- [PROVIDED INFORMATION]
Segment Open
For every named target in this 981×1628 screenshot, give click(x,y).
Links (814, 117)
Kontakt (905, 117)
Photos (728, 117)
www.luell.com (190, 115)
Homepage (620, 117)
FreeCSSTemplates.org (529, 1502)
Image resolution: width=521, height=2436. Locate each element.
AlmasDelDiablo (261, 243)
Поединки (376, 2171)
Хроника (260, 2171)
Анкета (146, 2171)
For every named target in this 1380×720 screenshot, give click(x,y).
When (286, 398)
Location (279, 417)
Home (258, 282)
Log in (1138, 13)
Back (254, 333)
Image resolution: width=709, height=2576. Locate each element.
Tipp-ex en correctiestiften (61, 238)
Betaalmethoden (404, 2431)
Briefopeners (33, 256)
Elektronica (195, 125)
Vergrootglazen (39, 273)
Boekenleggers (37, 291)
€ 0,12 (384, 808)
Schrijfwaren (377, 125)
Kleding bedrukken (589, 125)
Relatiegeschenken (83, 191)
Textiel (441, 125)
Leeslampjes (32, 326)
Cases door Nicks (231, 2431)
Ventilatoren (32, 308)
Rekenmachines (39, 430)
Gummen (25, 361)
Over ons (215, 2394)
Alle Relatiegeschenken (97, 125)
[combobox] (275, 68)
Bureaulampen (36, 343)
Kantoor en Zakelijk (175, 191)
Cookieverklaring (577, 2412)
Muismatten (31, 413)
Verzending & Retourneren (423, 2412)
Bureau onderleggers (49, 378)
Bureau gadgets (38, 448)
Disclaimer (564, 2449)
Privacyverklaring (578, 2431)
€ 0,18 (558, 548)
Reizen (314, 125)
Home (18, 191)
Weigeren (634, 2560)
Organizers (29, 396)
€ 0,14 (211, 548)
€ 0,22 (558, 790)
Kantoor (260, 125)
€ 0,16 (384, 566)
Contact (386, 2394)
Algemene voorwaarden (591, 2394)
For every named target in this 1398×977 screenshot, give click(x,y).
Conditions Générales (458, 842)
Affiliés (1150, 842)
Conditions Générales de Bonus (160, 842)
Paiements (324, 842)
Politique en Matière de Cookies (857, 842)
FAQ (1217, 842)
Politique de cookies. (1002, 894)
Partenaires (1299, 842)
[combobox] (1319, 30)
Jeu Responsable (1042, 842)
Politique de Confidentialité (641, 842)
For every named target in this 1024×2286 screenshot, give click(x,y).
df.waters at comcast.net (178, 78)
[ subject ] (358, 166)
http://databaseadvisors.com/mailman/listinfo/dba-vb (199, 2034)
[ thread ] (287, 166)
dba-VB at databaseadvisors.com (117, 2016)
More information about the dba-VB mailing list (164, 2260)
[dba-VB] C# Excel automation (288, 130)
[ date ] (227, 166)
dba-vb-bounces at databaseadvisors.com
Segment Closed
- [DIRECTIONS FOR THIS TASK]
The records above need to be returned in full, with nothing altered.

- [RESPONSE AREA]
For every named target in this 981×1628 screenshot, give click(x,y).
Links (814, 117)
Kontakt (905, 117)
Photos (728, 117)
www.luell.com (190, 115)
Homepage (620, 117)
FreeCSSTemplates.org (529, 1502)
Image resolution: width=521, height=2436. Locate each element.
AlmasDelDiablo (261, 243)
Поединки (376, 2171)
Хроника (260, 2171)
Анкета (146, 2171)
For every named target in this 1380×720 screenshot, give click(x,y).
When (286, 398)
Location (279, 417)
Home (258, 282)
Log in (1138, 13)
Back (254, 333)
Image resolution: width=709, height=2576. Locate each element.
Tipp-ex en correctiestiften (61, 238)
Betaalmethoden (404, 2431)
Briefopeners (33, 256)
Elektronica (195, 125)
Vergrootglazen (39, 273)
Boekenleggers (37, 291)
€ 0,12 (384, 808)
Schrijfwaren (377, 125)
Kleding bedrukken (589, 125)
Relatiegeschenken (83, 191)
Textiel (441, 125)
Leeslampjes (32, 326)
Cases door Nicks (231, 2431)
Ventilatoren (32, 308)
Rekenmachines (39, 430)
Gummen (25, 361)
Over ons (215, 2394)
Alle Relatiegeschenken (97, 125)
[combobox] (275, 68)
Bureaulampen (36, 343)
Kantoor en Zakelijk (175, 191)
Cookieverklaring (577, 2412)
Muismatten (31, 413)
Verzending & Retourneren (423, 2412)
Bureau onderleggers (49, 378)
Bureau gadgets (38, 448)
Disclaimer (564, 2449)
Privacyverklaring (578, 2431)
€ 0,18 (558, 548)
Reizen (314, 125)
Home (18, 191)
Weigeren (634, 2560)
Organizers (29, 396)
€ 0,14 (211, 548)
€ 0,22 (558, 790)
Kantoor (260, 125)
€ 0,16 (384, 566)
Contact (386, 2394)
Algemene voorwaarden (591, 2394)
For every named target in this 1398×977 screenshot, give click(x,y).
Conditions Générales (458, 842)
Affiliés (1150, 842)
Conditions Générales de Bonus (160, 842)
Paiements (324, 842)
Politique en Matière de Cookies (857, 842)
FAQ (1217, 842)
Politique de cookies. (1002, 894)
Partenaires (1299, 842)
[combobox] (1319, 30)
Jeu Responsable (1042, 842)
Politique de Confidentialité (641, 842)
For every named target in this 1024×2286 screenshot, give click(x,y).
df.waters at comcast.net (178, 78)
[ subject ] (358, 166)
http://databaseadvisors.com/mailman/listinfo/dba-vb (199, 2034)
[ thread ] (287, 166)
dba-VB at databaseadvisors.com (117, 2016)
More information about the dba-VB mailing list (164, 2260)
[dba-VB] C# Excel automation (288, 130)
[ date ] (227, 166)
dba-vb-bounces at databaseadvisors.com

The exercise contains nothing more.